Shaun Musgrave from TouchArcade praised the gameplay mechanics, believing that the combat was solid. However, Musgrave felt that the exploration could have been improved, and called the game's backtracking "tiresome". Gamespot's Alessandro Barbosa commended the visual style, combat, and aerial movement. He also described the backtracking as "tiresome". Barbosa called the setting "interesting", but was disappointed by the lack of depth. Joe Juba from Game Informer felt that Kunai had the right components, but did not believe that it was assembled into a "cohesive whole". Daniel Bloodworth from Easy Allies gave Kunai a 7.5/10, writing that the visual style "stands out", and felt that it was "reminiscent" to that of a Game Boy. Bloodworth called the controls "fantastic", but was disappointed by the difficulty of the bosses.

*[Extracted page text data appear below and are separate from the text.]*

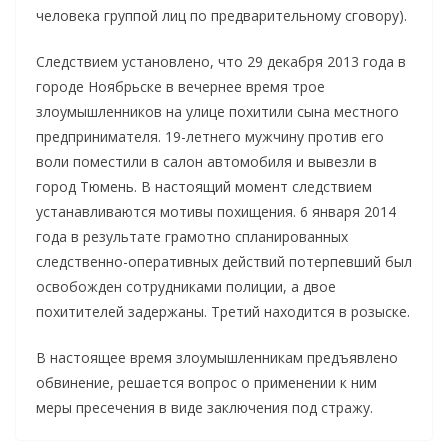
человека группой лиц по предварительному сговору).
Следствием установлено, что 29 декабря 2013 года в
городе Ноябрьске в вечернее время трое
злоумышленников на улице похитили сына местного
предпринимателя. 19-летнего мужчину против его
воли поместили в салон автомобиля и вывезли в
город Тюмень. В настоящий момент следствием
устанавливаются мотивы похищения. 6 января 2014
года в результате грамотно спланированных
следственно-оперативных действий потерпевший был
освобожден сотрудниками полиции, а двое
похитителей задержаны. Третий находится в розыске.
В настоящее время злоумышленникам предъявлено
обвинение, решается вопрос о применении к ним
меры пресечения в виде заключения под стражу.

Hardcore Gamer's Jordan Helm felt that the game may "stumble" from a lack of earlier detailing, but called it a "fun, if brief, adventure". Jordan Palmer from Windows Central wrote that Kunai was "polished", and "funny". He praised the design, combat, exploration, and soundtrack. Palmer described the visuals as "unique", but criticized the keyboard controls, writing that they "feel awkward".

Nintendo Life's Ben Sledge called the weapons "interesting", but criticized the amount of backtracking. Sledge did believe that the game fit well on the Nintendo Switch. Nintendo World Report's Neal Ronaghan praised the "Spider-Man-esque" movement, levels, and minimalist presentation. Ronaghan described the boss battles and exploration as "smartly designed". USgamer's Mike Williams wrote that Kunai "stands out" with "exceptionally fluid" combat, and praised the "Game Boy Color aesthetic". He criticized the amount of backtracking in Kunai, and felt that the level design did not offer many branching paths. Williams believed that Kunai had a great foundation for sequel.

Aggregate scores
| Aggregator | Score |
|---|---|
| Metacritic | PC: 78/100 NS: 73/100 |
| OpenCritic | 63% recommend |

Review scores
| Publication | Score |
|---|---|
| Easy Allies | 7.5/10 |
| Famitsu | 8/10, 8/10, 8/10, 8/10 |
| Game Informer | 6/10 |
| GameSpot | 7/10 |
| Hardcore Gamer | 3.5/5 |
| Nintendo Life | 6/10 |
| Nintendo World Report | 9/10 |
| TouchArcade | 4.5/5 |
| USgamer | 3.5/5 |
| Windows Central | 5/5 |

=== Nominations ===
Kunai won third place at the 2020 Big Indie Pitch PC/Console Edition.

| Year | Award | Category | Result | Ref. |
| 2020 | NAVGTR Awards | Outstanding Game, Original Family | Nominated |  |
| Webby Awards | Best User Experience | Honoree |  |
| 2021 | Dutch Game Awards | Best Art | Nominated |  |

=== Review bombing ===
In February 2020, Kunai was review bombed on Metacritic, decreasing its user rating from 8.1 to 1.7 in a day. The studio found out that the review bombing was caused by a single user. The user used several email addresses to create around 200 accounts on Metacritic to bring the user rating down. At the time, Metacritic had no policy to identify or handle review bombing. The team reached out to Metacritic, sharing the information they had about the lack of security measures in the user review process.